Nun will die neue „Eiserne Lady“, Premierministerin Liz Truss, alles anders und vor allem besser machen. Sie kommt aus der Fraktion „mehr privat, weniger Staat“ und verspricht eine radikale Wende in der Wirtschaftspolitik: Defizitfinanzierte Steuersenkungen, eine markante Erhöhung der Verteidigungsausgaben und eine viele Milliarden Pfund verschlingende Energiepreisobergrenze für Haushalte.
„Eine Besteuerung der Überschussgewinne der Energiekonzerne hat sie ebenso ausdrücklich ausgeschlossen wie sie Warnungen vor Inflationsschüben und einem Totalschaden des Staatshaushaltes, den Ökonomen als Konsequenz ihrer Pläne befürchten, in den Wind schlägt“, sagt Christian Kesberg, seit Anfang 2016 Österreichs Wirtschaftsdelegierter in London.
Insbesondere die Inflation, die laut Bank of England 2023 zeitweise auf 13 Prozent steigen könnte, bereitet Kesberg Sorgen. „Der veritable Preisdruck kippt im Licht sehr ungleich verteilter Einkommen viele Haushalte unter die Armutsgrenze und sorgt als ’cost of living crisis’ für noch mehr politische Sprengkraft als anderswo.“
Dazu kommt: Das britische Pfund hat seit Jahresbeginn rund 15 Prozent gegenüber dem US-Dollar verloren.
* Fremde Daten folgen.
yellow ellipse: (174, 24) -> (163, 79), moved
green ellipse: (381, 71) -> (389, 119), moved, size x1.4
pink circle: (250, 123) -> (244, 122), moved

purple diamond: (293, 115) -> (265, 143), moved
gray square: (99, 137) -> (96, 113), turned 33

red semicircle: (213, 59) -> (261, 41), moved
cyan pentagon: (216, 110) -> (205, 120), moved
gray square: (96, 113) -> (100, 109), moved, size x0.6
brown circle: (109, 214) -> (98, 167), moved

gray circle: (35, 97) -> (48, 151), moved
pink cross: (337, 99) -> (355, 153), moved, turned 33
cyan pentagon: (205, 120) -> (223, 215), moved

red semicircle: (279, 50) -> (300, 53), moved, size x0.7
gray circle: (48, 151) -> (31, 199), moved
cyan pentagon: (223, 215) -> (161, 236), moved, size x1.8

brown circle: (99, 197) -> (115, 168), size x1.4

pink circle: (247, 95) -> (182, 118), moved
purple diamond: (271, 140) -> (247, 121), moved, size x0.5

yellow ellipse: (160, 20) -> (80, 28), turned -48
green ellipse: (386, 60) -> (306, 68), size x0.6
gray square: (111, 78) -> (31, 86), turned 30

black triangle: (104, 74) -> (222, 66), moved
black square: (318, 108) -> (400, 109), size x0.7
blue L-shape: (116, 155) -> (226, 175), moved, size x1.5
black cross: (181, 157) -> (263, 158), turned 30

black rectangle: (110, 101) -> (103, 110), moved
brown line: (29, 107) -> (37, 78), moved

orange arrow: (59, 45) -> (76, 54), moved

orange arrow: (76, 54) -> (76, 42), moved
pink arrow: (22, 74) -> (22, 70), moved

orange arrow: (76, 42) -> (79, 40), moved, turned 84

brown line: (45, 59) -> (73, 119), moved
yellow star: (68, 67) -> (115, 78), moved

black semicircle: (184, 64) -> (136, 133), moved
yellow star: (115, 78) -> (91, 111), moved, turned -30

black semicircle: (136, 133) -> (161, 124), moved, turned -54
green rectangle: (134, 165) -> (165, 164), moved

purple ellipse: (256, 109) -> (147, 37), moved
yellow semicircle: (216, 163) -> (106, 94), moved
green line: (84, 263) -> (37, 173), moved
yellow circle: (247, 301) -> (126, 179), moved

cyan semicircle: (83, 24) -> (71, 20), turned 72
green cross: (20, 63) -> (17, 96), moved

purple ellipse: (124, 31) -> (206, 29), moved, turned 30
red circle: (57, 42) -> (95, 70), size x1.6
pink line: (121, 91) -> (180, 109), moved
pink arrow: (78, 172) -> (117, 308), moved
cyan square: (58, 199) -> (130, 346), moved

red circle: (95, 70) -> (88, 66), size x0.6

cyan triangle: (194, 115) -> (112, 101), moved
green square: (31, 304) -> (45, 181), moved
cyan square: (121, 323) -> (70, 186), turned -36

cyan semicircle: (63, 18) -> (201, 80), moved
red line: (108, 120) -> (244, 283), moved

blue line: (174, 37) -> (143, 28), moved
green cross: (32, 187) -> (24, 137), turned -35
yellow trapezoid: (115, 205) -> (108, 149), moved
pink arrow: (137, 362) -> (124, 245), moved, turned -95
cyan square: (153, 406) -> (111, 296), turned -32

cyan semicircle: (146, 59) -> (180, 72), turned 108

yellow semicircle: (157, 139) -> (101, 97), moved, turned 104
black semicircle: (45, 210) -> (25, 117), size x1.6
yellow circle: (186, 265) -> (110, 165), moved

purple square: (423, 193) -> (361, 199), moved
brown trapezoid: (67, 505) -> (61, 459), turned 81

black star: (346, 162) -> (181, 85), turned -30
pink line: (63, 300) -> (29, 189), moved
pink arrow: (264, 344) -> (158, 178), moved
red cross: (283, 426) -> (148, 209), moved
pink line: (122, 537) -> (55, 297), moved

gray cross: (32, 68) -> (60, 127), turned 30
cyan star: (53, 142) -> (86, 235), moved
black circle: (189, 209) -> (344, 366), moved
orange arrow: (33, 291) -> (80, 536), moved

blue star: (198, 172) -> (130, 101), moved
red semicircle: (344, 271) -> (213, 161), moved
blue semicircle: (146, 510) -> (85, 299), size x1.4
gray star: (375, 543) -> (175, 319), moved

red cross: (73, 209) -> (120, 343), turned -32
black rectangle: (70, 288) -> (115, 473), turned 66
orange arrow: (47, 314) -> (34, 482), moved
Der Zinssatz für Staatsanleihen ist auf dem Höchststand der Finanzkrise von 2008 und die Schuldenquote hat längst die Marke von 100 Prozent überstiegen.
Wenig hilfreich sind in so einer Situation die angespannten Beziehungen zur EU, die für den Experten „nur wenig von einem Handelskrieg“ entfernt sind. Dazu kämen weitläufige Streiks und die drohende Spaltung durch ein Unabhängigkeitsreferendum in Schottland.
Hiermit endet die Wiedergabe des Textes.